El arco iris
El arco iris Como una mancha solitaria, tomó el camino de vuelta que atravesaba los páramos en línea recta. Era una senda estrecha en medio de la turba, entre altas matas de hierba, con espacio apenas para un conejo. Iba deprisa, atenta adónde pisaba, como un pájaro en el viento, sin pensar, con movimientos cautelosos. Pero sentía en su pecho una pequeña simiente de temor cada vez que se hundía en los hoyos encharcados.
De repente notó que había algo. Vio surgir entre la lluvia unos caballos, a lo lejos. Pero pronto estarían más cerca. No tenía más remedio que continuar. Los caballos se encontraban al abrigo de una arboleda un poco más adelante, en un promontorio. Siguió andando con la cabeza baja. No quería levantar la cabeza. No quería que los caballos la vieran. Continuó por el sendero montaraz.
Sentía una opresión en el pecho. Era el peso de los caballos. Pero los rodearía. Resistiría aquel peso sin flaquear y lograría escapar. Seguiría adelante, sin detenerse, hasta dejarlos atrás.

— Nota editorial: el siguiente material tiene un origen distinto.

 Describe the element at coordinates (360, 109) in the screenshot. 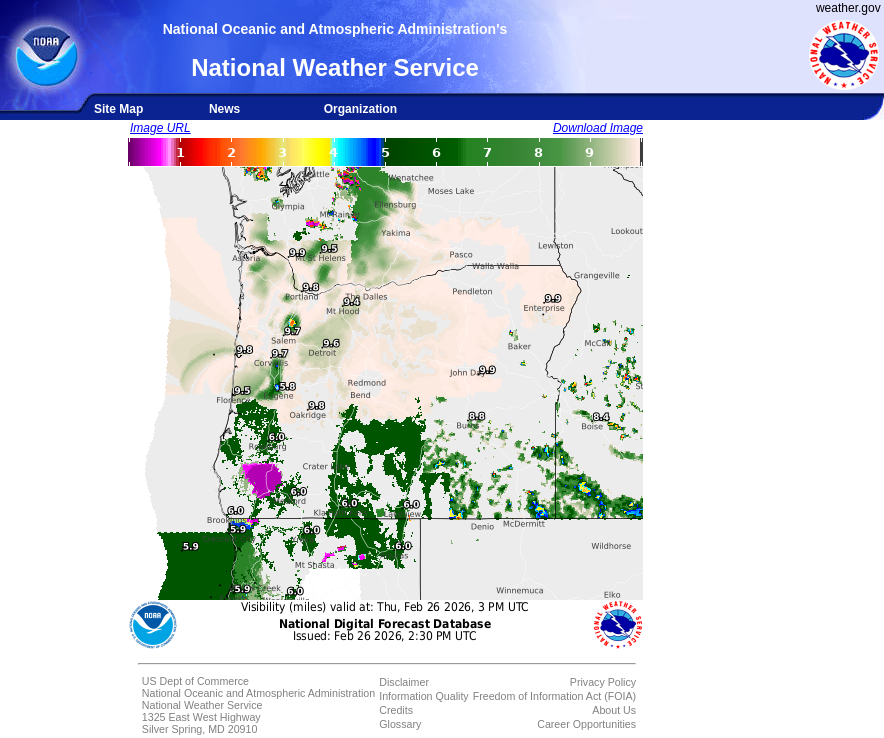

De repente el peso se acentuó y Ursula tensó su pecho para resistirlo. Estaba jadeando. Pero también resistiría este otro peso. Sin necesidad de mirar, sabía que los caballos se acercaban. ¿Qué eran? Oía los golpes secos de los cascos en la tierra. ¿Qué era lo que se le acercaba, aquel peso que le oprimía el corazón? No lo sabía, no quería mirar.